Reproduce the listing below word for word and exclude any picture.

- [Data shown]

※

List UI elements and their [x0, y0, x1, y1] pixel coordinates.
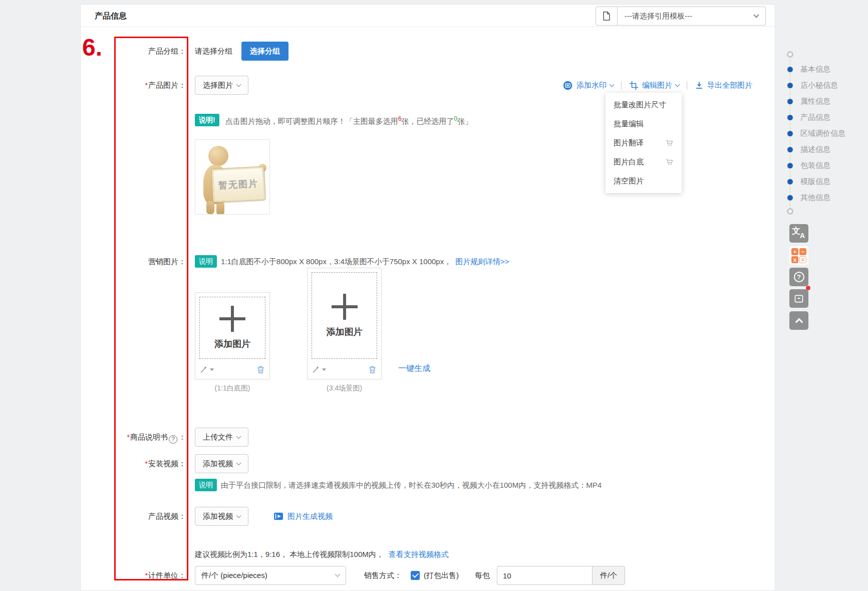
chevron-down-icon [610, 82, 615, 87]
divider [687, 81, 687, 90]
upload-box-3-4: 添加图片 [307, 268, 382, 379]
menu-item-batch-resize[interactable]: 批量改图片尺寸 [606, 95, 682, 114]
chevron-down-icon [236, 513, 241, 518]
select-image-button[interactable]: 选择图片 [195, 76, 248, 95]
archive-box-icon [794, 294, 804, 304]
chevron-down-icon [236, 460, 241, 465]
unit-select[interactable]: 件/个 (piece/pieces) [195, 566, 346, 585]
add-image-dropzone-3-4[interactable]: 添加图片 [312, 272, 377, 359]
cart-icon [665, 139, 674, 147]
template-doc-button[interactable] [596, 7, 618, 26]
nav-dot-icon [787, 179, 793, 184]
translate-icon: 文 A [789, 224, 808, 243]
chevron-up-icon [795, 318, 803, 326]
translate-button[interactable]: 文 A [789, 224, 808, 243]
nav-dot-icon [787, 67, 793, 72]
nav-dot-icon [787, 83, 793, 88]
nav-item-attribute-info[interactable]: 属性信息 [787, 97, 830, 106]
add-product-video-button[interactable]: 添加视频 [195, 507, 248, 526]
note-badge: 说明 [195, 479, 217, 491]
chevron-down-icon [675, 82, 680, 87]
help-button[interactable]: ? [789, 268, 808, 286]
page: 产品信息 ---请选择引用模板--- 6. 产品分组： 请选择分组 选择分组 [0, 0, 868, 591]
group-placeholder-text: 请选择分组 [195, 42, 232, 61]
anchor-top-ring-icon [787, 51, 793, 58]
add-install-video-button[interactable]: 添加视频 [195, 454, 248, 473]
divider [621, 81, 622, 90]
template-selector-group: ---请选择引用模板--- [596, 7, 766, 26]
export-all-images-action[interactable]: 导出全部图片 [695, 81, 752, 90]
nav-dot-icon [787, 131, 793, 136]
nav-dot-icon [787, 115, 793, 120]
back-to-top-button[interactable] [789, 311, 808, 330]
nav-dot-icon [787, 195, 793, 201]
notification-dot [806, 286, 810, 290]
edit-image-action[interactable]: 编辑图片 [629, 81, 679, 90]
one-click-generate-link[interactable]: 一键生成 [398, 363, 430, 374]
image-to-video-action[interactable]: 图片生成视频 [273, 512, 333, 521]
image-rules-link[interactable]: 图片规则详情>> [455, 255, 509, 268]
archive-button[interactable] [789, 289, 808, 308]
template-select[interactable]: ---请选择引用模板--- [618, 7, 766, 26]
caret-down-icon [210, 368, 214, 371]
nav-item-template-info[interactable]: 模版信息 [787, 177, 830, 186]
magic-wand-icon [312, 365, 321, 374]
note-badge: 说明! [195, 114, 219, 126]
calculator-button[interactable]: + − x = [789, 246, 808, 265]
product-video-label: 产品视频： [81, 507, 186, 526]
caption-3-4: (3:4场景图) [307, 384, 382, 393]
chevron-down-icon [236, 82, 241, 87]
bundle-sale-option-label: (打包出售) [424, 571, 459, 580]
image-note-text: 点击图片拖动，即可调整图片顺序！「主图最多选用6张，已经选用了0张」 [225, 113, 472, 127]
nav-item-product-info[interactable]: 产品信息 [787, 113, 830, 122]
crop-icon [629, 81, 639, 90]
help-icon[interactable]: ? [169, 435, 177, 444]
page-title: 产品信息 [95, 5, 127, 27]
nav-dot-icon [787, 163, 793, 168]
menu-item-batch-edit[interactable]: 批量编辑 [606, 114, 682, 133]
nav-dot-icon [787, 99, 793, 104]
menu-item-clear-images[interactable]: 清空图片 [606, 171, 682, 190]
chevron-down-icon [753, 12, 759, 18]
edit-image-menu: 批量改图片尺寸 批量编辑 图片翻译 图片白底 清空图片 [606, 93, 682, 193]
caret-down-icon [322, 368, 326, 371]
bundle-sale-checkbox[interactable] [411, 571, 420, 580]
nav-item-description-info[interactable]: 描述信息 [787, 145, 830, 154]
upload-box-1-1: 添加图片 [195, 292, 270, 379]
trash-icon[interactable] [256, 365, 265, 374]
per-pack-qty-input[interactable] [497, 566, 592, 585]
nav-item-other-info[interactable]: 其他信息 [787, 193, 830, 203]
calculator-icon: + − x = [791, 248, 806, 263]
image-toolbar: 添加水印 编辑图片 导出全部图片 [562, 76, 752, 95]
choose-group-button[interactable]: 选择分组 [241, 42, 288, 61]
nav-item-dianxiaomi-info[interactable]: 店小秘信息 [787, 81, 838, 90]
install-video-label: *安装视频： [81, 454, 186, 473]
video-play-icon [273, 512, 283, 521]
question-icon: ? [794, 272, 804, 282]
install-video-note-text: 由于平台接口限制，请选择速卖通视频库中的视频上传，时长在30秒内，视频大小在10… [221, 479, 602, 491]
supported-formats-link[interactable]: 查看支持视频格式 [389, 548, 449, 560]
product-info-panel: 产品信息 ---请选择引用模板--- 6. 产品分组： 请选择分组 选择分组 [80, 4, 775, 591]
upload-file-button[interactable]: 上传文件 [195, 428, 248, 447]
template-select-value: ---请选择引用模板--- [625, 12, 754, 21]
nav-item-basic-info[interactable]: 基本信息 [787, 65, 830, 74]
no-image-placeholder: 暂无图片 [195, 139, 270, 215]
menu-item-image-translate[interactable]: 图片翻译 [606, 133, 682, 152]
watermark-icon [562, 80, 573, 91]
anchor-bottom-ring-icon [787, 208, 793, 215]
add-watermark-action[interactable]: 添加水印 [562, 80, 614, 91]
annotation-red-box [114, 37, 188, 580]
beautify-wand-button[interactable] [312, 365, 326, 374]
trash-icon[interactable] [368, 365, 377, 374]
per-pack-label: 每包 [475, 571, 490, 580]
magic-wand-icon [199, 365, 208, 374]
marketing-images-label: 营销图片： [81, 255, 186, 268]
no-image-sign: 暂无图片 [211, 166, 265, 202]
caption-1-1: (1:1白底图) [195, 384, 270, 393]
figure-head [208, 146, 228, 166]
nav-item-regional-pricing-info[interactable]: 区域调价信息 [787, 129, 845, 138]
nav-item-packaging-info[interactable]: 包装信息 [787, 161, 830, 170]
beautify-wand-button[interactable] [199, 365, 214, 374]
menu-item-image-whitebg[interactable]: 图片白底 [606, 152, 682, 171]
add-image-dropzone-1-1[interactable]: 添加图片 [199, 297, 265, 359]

※

- [Response for this exercise]
List UI elements and their [x0, y0, x1, y1] pixel coordinates.
chevron-down-icon [610, 82, 615, 87]
divider [687, 81, 687, 90]
upload-box-3-4: 添加图片 [307, 268, 382, 379]
menu-item-batch-resize[interactable]: 批量改图片尺寸 [606, 95, 682, 114]
chevron-down-icon [236, 513, 241, 518]
select-image-button[interactable]: 选择图片 [195, 76, 248, 95]
archive-box-icon [794, 294, 804, 304]
chevron-down-icon [236, 460, 241, 465]
unit-select[interactable]: 件/个 (piece/pieces) [195, 566, 346, 585]
add-image-dropzone-3-4[interactable]: 添加图片 [312, 272, 377, 359]
cart-icon [665, 139, 674, 147]
template-doc-button[interactable] [596, 7, 618, 26]
nav-dot-icon [787, 179, 793, 184]
translate-icon: 文 A [789, 224, 808, 243]
chevron-up-icon [795, 318, 803, 326]
translate-button[interactable]: 文 A [789, 224, 808, 243]
nav-dot-icon [787, 67, 793, 72]
nav-dot-icon [787, 83, 793, 88]
nav-item-attribute-info[interactable]: 属性信息 [787, 97, 830, 106]
add-product-video-button[interactable]: 添加视频 [195, 507, 248, 526]
note-badge: 说明 [195, 479, 217, 491]
chevron-down-icon [675, 82, 680, 87]
help-button[interactable]: ? [789, 268, 808, 286]
page: 产品信息 ---请选择引用模板--- 6. 产品分组： 请选择分组 选择分组 [0, 0, 868, 591]
group-placeholder-text: 请选择分组 [195, 42, 232, 61]
anchor-top-ring-icon [787, 51, 793, 58]
add-install-video-button[interactable]: 添加视频 [195, 454, 248, 473]
divider [621, 81, 622, 90]
template-selector-group: ---请选择引用模板--- [596, 7, 766, 26]
export-all-images-action[interactable]: 导出全部图片 [695, 81, 752, 90]
nav-dot-icon [787, 131, 793, 136]
nav-dot-icon [787, 115, 793, 120]
back-to-top-button[interactable] [789, 311, 808, 330]
nav-dot-icon [787, 195, 793, 201]
notification-dot [806, 286, 810, 290]
edit-image-action[interactable]: 编辑图片 [629, 81, 679, 90]
one-click-generate-link[interactable]: 一键生成 [398, 363, 430, 374]
image-to-video-action[interactable]: 图片生成视频 [273, 512, 333, 521]
image-rules-link[interactable]: 图片规则详情>> [455, 255, 509, 268]
archive-button[interactable] [789, 289, 808, 308]
template-select[interactable]: ---请选择引用模板--- [618, 7, 766, 26]
caret-down-icon [210, 368, 214, 371]
nav-item-template-info[interactable]: 模版信息 [787, 177, 830, 186]
magic-wand-icon [312, 365, 321, 374]
note-badge: 说明! [195, 114, 219, 126]
calculator-button[interactable]: + − x = [789, 246, 808, 265]
product-video-label: 产品视频： [81, 507, 186, 526]
caption-3-4: (3:4场景图) [307, 384, 382, 393]
chevron-down-icon [236, 82, 241, 87]
bundle-sale-option-label: (打包出售) [424, 571, 459, 580]
image-note-text: 点击图片拖动，即可调整图片顺序！「主图最多选用6张，已经选用了0张」 [225, 113, 472, 127]
nav-item-product-info[interactable]: 产品信息 [787, 113, 830, 122]
crop-icon [629, 81, 639, 90]
help-icon[interactable]: ? [169, 435, 177, 444]
page-title: 产品信息 [95, 5, 127, 27]
nav-dot-icon [787, 163, 793, 168]
menu-item-batch-edit[interactable]: 批量编辑 [606, 114, 682, 133]
nav-dot-icon [787, 99, 793, 104]
menu-item-clear-images[interactable]: 清空图片 [606, 171, 682, 190]
chevron-down-icon [753, 12, 759, 18]
edit-image-menu: 批量改图片尺寸 批量编辑 图片翻译 图片白底 清空图片 [606, 93, 682, 193]
caret-down-icon [322, 368, 326, 371]
bundle-sale-checkbox[interactable] [411, 571, 420, 580]
nav-item-description-info[interactable]: 描述信息 [787, 145, 830, 154]
upload-box-1-1: 添加图片 [195, 292, 270, 379]
trash-icon[interactable] [256, 365, 265, 374]
per-pack-qty-input[interactable] [497, 566, 592, 585]
nav-item-other-info[interactable]: 其他信息 [787, 193, 830, 203]
calculator-icon: + − x = [791, 248, 806, 263]
image-toolbar: 添加水印 编辑图片 导出全部图片 [562, 76, 752, 95]
choose-group-button[interactable]: 选择分组 [241, 42, 288, 61]
nav-item-dianxiaomi-info[interactable]: 店小秘信息 [787, 81, 838, 90]
install-video-label: *安装视频： [81, 454, 186, 473]
video-play-icon [273, 512, 283, 521]
question-icon: ? [794, 272, 804, 282]
install-video-note-text: 由于平台接口限制，请选择速卖通视频库中的视频上传，时长在30秒内，视频大小在10… [221, 479, 602, 491]
supported-formats-link[interactable]: 查看支持视频格式 [389, 548, 449, 560]
product-info-panel: 产品信息 ---请选择引用模板--- 6. 产品分组： 请选择分组 选择分组 [80, 4, 775, 591]
upload-file-button[interactable]: 上传文件 [195, 428, 248, 447]
template-select-value: ---请选择引用模板--- [625, 12, 754, 21]
nav-item-basic-info[interactable]: 基本信息 [787, 65, 830, 74]
no-image-placeholder: 暂无图片 [195, 139, 270, 215]
menu-item-image-translate[interactable]: 图片翻译 [606, 133, 682, 152]
watermark-icon [562, 80, 573, 91]
anchor-bottom-ring-icon [787, 208, 793, 215]
add-watermark-action[interactable]: 添加水印 [562, 80, 614, 91]
annotation-red-box [114, 37, 188, 580]
beautify-wand-button[interactable] [312, 365, 326, 374]
trash-icon[interactable] [368, 365, 377, 374]
per-pack-label: 每包 [475, 571, 490, 580]
magic-wand-icon [199, 365, 208, 374]
marketing-images-label: 营销图片： [81, 255, 186, 268]
no-image-sign: 暂无图片 [211, 166, 265, 202]
caption-1-1: (1:1白底图) [195, 384, 270, 393]
figure-head [208, 146, 228, 166]
nav-item-regional-pricing-info[interactable]: 区域调价信息 [787, 129, 845, 138]
nav-item-packaging-info[interactable]: 包装信息 [787, 161, 830, 170]
beautify-wand-button[interactable] [199, 365, 214, 374]
menu-item-image-whitebg[interactable]: 图片白底 [606, 152, 682, 171]
add-image-dropzone-1-1[interactable]: 添加图片 [199, 297, 265, 359]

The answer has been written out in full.